= The Fall of Hyperion: A Dream =

Unfinished epic poem by John Keats

The Fall of Hyperion: A Dream, sometimes subtitled as A Vision instead of a dream, is an epic poem written by the English Romantic John Keats. Although written right after Hyperion, it was published posthumously in 1856. Keats composed The Fall of Hyperion by reworking, expanding, and personally narrating lines from his earlier fragmented epic poem Hyperion.

The poem was abandoned before Keats's death.

==Plot==
The poem begins with lyrical argument to introduce the work. In it, the narrator introduces the idea that the poem could be either a dream or a vision, and is unsure of which. The poem is divided into three scenes before its final fragmentation.

The poem's first scene opens with the poet narrator stumbling on a post-Edenic feast scene. This scene is reminiscent of the "sensory delight" mentioned in his early work, Sleep and Poetry, or of the "happy happy joy" experienced in Ode on a Grecian Urn. After enjoying the sensory delight, he is compelled to partake of a "cool vessel of transparent juice" that causes him to fall into a deep sleep.

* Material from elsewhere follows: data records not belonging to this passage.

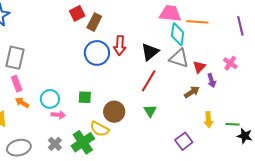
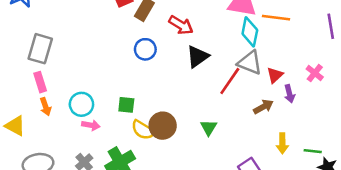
red arrow: (120, 46) -> (181, 25), moved, turned -66
black triangle: (150, 52) -> (198, 57), moved
blue circle: (97, 53) -> (145, 49), size x0.7
red line: (149, 81) -> (230, 81), moved
orange arrow: (22, 103) -> (46, 107), turned -144
yellow semicircle: (100, 129) -> (143, 130), moved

Upon awakening, the poet narrator finds himself before a temple, with the gates to the East (the same direction as the gates of Eden) shut. He is challenged by a mysterious figure, Moneta, to climb upon stairs, which he experiences a painful death that is reminiscent of Apollo's pain when "dying into life" in Hyperion. Upon climbing, the poet narrator must overcome the desire to avoid suffering and dwell in spiritual pleasure in order to transcend the mistakes of false poets. Once the poet narrator makes it up the steps, he is questioned thoroughly by Moneta on the nature of poetry, on visions, and what one must do with their life, which reflects the second part of Sleep and Poetry, where the narrator has to condemn the false poets in each.

Once the poet has passed the test, Moneta allows the poet to witness a vision of the Titans and of Hyperion. This scene ends with the image of Hyperion rising, which leads to the beginning of the previous fragment, Hyperion.

==Influences==
The plot and structure of The Fall of Hyperion has been greatly influenced by three previous epic works, Virgil's Aeneid, Milton's Paradise Lost, and Dante's Divine Comedy.

The structure of the quest for knowledge is based on Dante's use of Virgil's descent into Hades, and the language and narration style reflects this. However, Keats does not use a Christian understanding, but has an Apollonian basis to his poem, and Moneta forms the image of a sibyl and mimics Book 6 of the Aeneid.

The language and detail style is reminiscent of Paradise Lost, which, in many letters, Keats has stated was a quality epic, but dealt with morality on a simplistic level. The form and metre of Keats's epic is similar to Milton's.